1. Field of the Invention
The present invention is concerned with the detection of the proximity of an object to one or more high voltage power lines and more particularly relates to a system and a method to detect proximity to high power alternating current electrical lines. The invention provides a means of signalling to the operator of heavy equipment in the environment of such lines of the danger of a portion of the equipment being too close to such high voltage electrical lines.
2. Description of Prior Art
Each year, an increasing number of workers are subjected to injuries, resulting in physical and psychological damage, from electrical shocks when an equipment that a person is operating or standing close to comes in contact with or too close to a high power electrical line. Such is often the case when a crane or a vehicle having a boom is operating near such lines. In order to try to reduce this danger, various proximity detection systems or devices have been developed and used. Such systems or devices utilize circuits which operate on the principle of the measurement of equipotential voltages. It is known that an electrical field builds up about electrical power lines and the intensity of such field decreases along equipotential lines. The voltage of the field is measured and increases as the measuring device is displaced closer and closer to the electrical power line, the maximum intensity of the voltage being achieved when the measuring antenna touches the line. In the detection circuits heretofore known, the equipotential voltage which is received by the antenna is measured and compared to a known value and all measured voltages that are greater than the known value cause an alarm to be activated.
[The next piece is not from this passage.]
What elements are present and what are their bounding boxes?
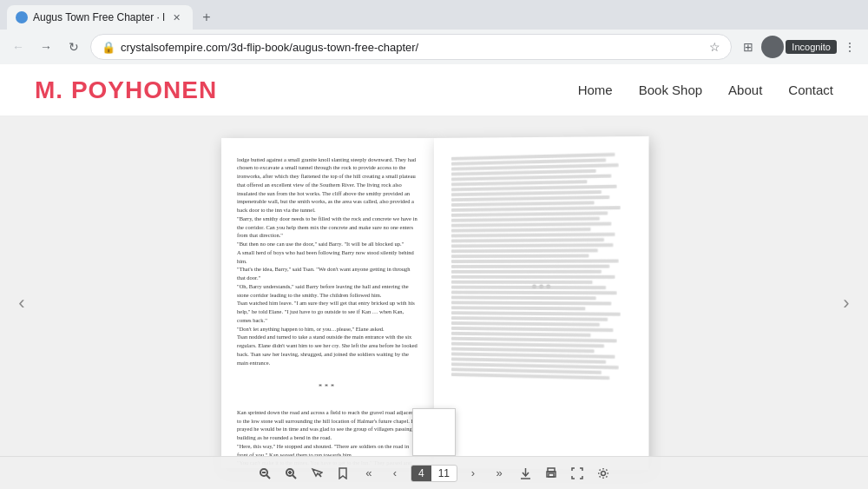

One of the major disadvantages of such systems is that the voltage which is received by the antenna leans toward a limit value which is the line to ground voltage. Thus, in the presence of two electrical lines of different voltages, there is a risk of touching the line at the lowest voltage without activating the alarm. It is conceivable that the level of the voltage required to trigger the alarm of one of the lines, having the higher voltage, can be higher to the actual voltage on the other line. Also, it is pointed out that equipotential voltages are easily disturbed by neighboring metallic structures (i.e., steel towers). To all these inconveniences, there is also the difficulty of measuring equipotential voltages due to the requirement of very high impedance circuits.